[Stored data entries]

——

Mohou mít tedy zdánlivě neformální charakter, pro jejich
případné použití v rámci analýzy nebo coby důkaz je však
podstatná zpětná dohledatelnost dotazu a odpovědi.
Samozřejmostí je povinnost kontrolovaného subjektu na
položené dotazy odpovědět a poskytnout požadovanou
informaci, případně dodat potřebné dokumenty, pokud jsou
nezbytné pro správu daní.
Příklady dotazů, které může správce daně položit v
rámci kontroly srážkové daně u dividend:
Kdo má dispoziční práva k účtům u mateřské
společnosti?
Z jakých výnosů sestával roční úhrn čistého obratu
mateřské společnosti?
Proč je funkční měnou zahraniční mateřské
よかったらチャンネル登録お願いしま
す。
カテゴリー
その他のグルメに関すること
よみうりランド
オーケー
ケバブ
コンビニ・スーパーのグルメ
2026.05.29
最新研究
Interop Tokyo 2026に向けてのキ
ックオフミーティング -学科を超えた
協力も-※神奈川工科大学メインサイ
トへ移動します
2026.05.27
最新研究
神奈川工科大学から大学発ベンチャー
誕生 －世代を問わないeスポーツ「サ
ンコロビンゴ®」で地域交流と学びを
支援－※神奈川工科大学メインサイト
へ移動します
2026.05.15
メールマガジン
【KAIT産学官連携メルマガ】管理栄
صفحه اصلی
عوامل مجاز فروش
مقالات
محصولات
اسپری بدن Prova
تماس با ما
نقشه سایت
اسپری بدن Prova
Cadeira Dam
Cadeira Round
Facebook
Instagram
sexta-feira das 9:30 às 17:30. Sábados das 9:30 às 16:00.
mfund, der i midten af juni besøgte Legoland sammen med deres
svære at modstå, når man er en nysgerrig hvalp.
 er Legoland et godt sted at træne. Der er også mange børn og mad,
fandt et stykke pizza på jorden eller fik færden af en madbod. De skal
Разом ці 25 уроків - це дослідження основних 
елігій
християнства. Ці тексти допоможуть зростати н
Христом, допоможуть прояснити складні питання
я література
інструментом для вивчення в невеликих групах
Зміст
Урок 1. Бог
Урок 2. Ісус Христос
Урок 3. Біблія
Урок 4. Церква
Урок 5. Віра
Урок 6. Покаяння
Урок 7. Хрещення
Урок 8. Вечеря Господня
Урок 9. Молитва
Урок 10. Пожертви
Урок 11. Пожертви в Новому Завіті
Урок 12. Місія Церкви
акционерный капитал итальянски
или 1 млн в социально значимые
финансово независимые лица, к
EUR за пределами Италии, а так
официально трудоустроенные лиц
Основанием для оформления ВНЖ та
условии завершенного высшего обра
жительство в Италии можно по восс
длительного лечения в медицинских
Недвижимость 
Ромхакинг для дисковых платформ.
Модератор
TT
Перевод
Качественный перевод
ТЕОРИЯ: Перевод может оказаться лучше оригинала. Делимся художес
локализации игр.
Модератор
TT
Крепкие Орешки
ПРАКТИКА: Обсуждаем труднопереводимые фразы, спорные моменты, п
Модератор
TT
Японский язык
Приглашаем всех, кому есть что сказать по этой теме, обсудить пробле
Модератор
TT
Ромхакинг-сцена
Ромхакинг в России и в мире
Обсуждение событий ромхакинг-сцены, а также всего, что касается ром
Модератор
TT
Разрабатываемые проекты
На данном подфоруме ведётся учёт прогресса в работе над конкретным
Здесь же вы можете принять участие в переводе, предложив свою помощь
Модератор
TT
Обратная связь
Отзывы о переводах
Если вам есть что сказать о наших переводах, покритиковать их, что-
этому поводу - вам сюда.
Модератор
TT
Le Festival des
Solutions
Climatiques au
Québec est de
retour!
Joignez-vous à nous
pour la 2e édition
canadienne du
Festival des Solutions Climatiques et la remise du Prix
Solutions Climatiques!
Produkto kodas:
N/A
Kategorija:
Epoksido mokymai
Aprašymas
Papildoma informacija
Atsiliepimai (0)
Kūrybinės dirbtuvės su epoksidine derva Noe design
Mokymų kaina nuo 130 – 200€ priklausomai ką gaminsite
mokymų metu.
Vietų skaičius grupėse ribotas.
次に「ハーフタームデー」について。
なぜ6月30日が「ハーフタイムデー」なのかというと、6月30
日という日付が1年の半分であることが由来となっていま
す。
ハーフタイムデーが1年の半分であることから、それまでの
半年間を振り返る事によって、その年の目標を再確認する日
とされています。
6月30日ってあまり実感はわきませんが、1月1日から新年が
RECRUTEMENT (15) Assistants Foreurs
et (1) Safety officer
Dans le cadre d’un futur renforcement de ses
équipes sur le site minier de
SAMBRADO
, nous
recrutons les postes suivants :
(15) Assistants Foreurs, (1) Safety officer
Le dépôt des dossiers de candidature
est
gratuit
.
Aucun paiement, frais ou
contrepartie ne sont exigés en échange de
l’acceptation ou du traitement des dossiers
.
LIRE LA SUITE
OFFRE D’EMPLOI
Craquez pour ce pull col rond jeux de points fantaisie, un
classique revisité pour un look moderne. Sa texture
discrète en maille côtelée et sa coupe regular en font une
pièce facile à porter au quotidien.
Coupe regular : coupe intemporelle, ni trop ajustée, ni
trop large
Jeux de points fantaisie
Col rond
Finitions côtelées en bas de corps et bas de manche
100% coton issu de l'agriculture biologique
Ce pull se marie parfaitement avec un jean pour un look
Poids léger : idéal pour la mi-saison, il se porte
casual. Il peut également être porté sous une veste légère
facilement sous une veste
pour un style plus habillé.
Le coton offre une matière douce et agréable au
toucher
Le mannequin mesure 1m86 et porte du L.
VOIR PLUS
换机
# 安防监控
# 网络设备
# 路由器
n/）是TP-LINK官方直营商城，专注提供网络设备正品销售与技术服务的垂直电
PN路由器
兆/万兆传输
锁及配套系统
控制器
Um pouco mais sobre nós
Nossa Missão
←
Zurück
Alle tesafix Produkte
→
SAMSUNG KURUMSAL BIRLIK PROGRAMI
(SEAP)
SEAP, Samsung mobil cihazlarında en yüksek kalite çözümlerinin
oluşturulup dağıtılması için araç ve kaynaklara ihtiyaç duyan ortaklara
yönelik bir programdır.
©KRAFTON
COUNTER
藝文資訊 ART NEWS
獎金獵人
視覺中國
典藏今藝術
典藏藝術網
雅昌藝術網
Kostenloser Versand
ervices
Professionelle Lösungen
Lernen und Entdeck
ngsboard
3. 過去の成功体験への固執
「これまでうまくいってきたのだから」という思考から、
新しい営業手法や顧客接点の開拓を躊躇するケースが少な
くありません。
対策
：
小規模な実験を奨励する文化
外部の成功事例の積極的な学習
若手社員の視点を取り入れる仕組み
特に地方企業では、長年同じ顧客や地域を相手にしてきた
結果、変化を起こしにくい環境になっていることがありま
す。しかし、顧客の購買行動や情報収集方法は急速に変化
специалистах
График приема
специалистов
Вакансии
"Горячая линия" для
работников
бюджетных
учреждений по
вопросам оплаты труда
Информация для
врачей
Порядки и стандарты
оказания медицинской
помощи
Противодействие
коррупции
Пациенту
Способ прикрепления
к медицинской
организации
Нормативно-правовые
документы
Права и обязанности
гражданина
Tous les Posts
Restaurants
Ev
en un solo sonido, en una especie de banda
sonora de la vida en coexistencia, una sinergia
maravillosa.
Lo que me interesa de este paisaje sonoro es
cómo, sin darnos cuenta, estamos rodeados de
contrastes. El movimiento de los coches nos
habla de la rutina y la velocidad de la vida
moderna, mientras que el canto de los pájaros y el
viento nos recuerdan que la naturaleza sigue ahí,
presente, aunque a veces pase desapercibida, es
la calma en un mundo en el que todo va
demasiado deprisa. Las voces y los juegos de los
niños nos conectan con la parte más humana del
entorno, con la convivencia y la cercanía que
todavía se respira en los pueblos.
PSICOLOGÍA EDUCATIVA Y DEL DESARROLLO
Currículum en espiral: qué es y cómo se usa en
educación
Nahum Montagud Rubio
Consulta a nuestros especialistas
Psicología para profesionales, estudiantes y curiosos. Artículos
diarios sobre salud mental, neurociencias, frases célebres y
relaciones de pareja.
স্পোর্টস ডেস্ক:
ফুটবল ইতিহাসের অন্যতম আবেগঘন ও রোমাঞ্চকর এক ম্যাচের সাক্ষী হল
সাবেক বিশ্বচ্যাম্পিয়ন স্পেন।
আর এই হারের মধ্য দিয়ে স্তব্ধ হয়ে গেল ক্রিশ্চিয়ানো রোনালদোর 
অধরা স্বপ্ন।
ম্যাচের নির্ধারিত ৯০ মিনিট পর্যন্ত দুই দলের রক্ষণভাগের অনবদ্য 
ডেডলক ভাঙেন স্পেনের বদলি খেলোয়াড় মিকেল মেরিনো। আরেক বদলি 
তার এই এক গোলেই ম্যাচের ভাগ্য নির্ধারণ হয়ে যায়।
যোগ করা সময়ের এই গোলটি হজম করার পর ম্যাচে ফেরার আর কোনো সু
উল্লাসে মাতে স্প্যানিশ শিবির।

——

§ How to complete this task
Check every line above for the string "regular", and copy the ones that have it.

§ Written response
discrète en maille côtelée et sa coupe regular en font une
Coupe regular : coupe intemporelle, ni trop ajustée, ni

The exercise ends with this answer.